The Corruptor – 1 star

John Frankenheimer’s Ronin was a primer on film car chases, equaling William Friedken’s set pieces in The French Connection and To Live and Die in L.A. and surpassing Peter Yates in Bullitt (though, The Seven Ups has the best car chase scene in film history).

In James Foley’s The Corruptor, you can see the worst car chase in all of film, a 25 mile per hour snorefest through the alleys of NYC’s Chinatown. One straight line, very low speed, back and forth, back and forth. One Adam 12 had wilder high speed pursuits.

The “chase” is indicative of Foley’s ineptitude with the action genre (Foley’s best work has been in the non-action category – Glengarry Glen Ross and After Dark, My Sweet. His principals – Mark Wahlberg and Yun Fat Chow – kill everyone in sight with handguns, loaded by their inexhaustible supply of clips.
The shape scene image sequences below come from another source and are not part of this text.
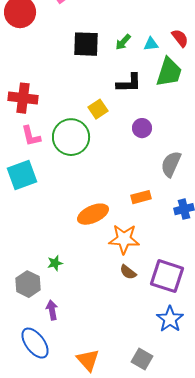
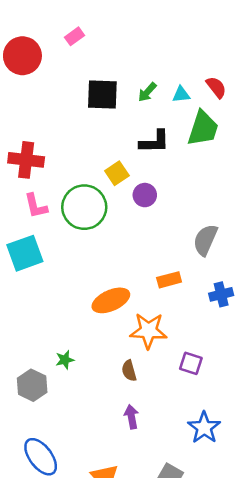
purple circle: (142, 128) -> (145, 195), moved
brown semicircle: (128, 272) -> (129, 371), moved, turned 36
purple square: (167, 276) -> (191, 363), moved, size x0.6
purple arrow: (52, 310) -> (131, 417), moved

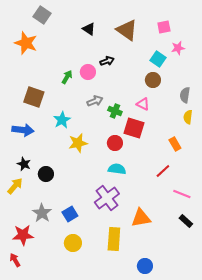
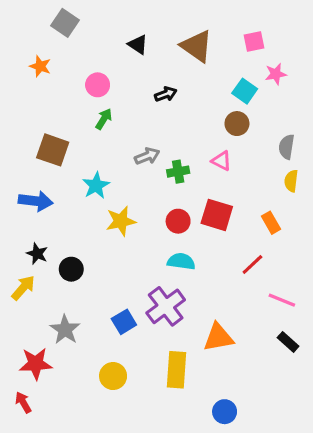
orange star: (26, 43) -> (40, 66), size x0.6
pink circle: (88, 72) -> (98, 85), moved
green cross: (115, 111) -> (178, 172), turned -32
red square: (134, 128) -> (217, 215), moved
blue square: (70, 214) -> (124, 322), moved

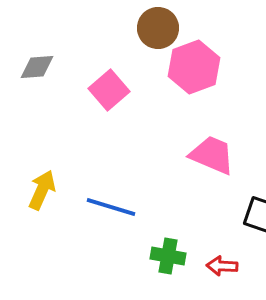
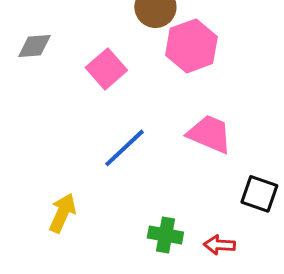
yellow arrow: (42, 190) -> (62, 213), moved
blue line: (111, 207) -> (124, 148), moved, turned -60

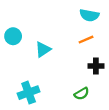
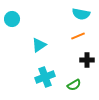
cyan circle: (13, 36) -> (12, 19), moved
cyan cross: (29, 93) -> (45, 77), moved

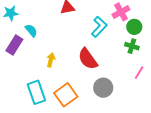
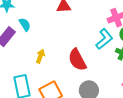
cyan L-shape: (99, 27) -> (104, 39), moved

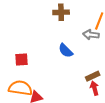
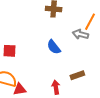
red arrow: (94, 88) -> (56, 87), moved

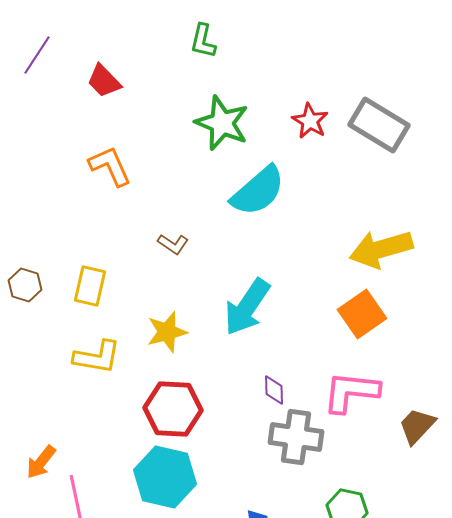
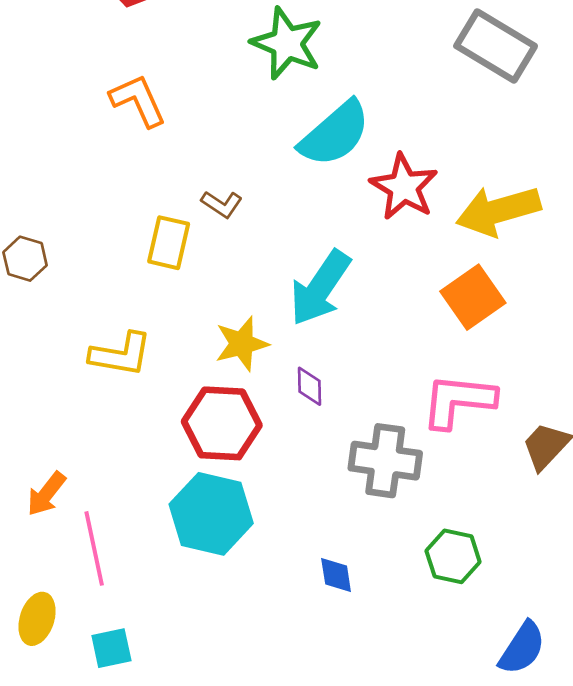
red star: (310, 121) -> (404, 187), moved, size x1.4
yellow rectangle: (90, 286) -> (169, 243), moved
yellow star: (167, 332) -> (242, 344), moved
purple diamond: (274, 390) -> (309, 386), moved

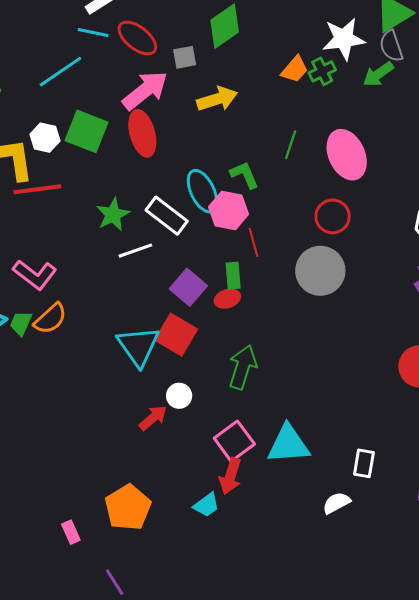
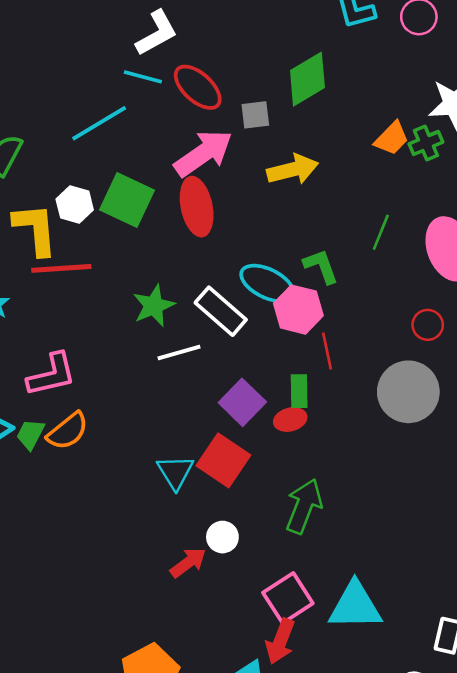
cyan ellipse: (202, 191) -> (267, 283), turned -42
red circle: (333, 216) -> (428, 325), size x0.7
pink L-shape: (35, 275) -> (52, 375), turned -54
cyan triangle: (138, 346) -> (175, 472), size x0.7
And if you are firing at Wahlberg or Chow with a machine gun, you will miss, but you will also break a lot of glass. Indeed, the opening action sequence is a shootout in a lamp and ceramic store.

So, the action is ham-handed and sadly, the script sucks. In a nutshell: Old vet meets young rookie, who has been assigned to Chinatown. Old vet tells young rookie, “You don’t change Chinatown. It changes you.” Or something like that, because Chow’s English is a little iffy, so the line may come across as follow: “Ru don chanse Chintown. It chanses ru.” Thereafter, we hear the patented “dow, dow, ding” of Chinese massage parlor music.

Chow’s principal strength is the ability to make his eyes go all crazy just before he’s about to shoot a bunch of guys.

Wahlberg, who can be effective when leashed very tight, merely sleepwalks through this muddle.